SPACE IS THE PLACE

Space is the Place

Format: DVD (Region 1)

Release date: 28 October 2003

Distributor: Plexifilm/Caroline

Director: John Coney

Writer: Joshua Smith

Cast: Sun Ra and his Arkestra

USA 1974

82 mins

Sun Ra is not only one of the key musicians of the 20th century, with echoes of his work heard in Karlheinz Stockhausen, John Coltrane, Sly & The Family Stone, Funkadelic, Lee ‘Scratch’ Perry and in almost any kind of music that involves some form of paroxysmal sonic experimentation, but is also an Afrodelic thinker who elaborated the radical concept of space as an otherness opposed to time.

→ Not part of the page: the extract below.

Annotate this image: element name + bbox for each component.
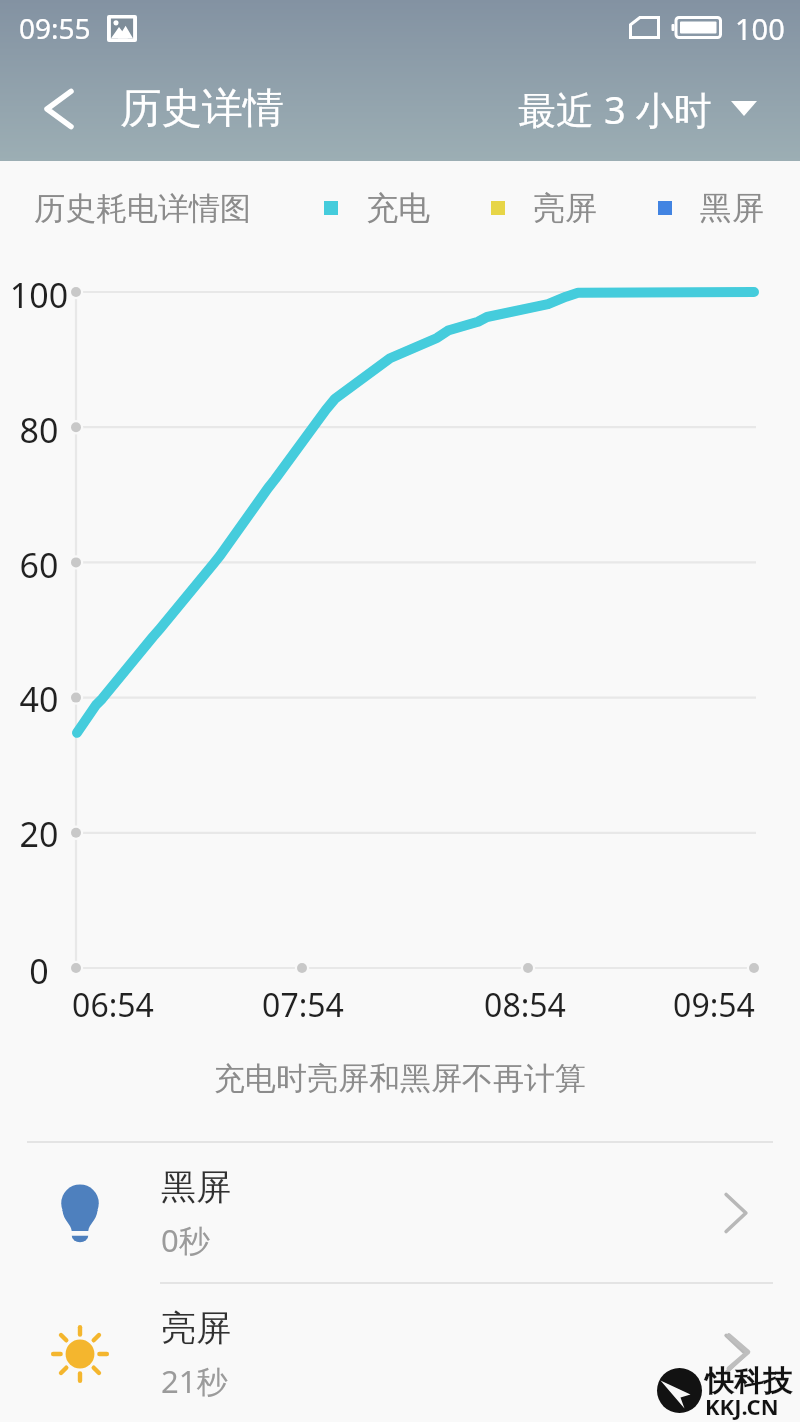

Sun Ra is an ever-expanding galaxy (his discography is still growing 15 years after his death), his soulful spaceship creating otherworldly musical visions, still (tele)communicating through music (the label ‘free jazz’ in this case couldn’t be more fitting) as he had intended, while inter-planetary mavericks of all times come on board.

Ra first came to Oakland in 1971, where besides playing he was also lecturing in the Department of Afro-American Studies at Berkeley, after being invited by Bobby Seale to stay with his Arkestra in a house provided by the Black Panther Party. That same year Ra was approached by Jim Newman, a producer at San Francisco’s public television station KQED, who suggested shooting a short fictionalised documentary about his music with the aid of director John Coney. Ra immediately saw the opportunity to share his experience visually with a film audience. Space is the Place was the result, and it is one of those wonderfully strange filmic adventures that now seem impossible.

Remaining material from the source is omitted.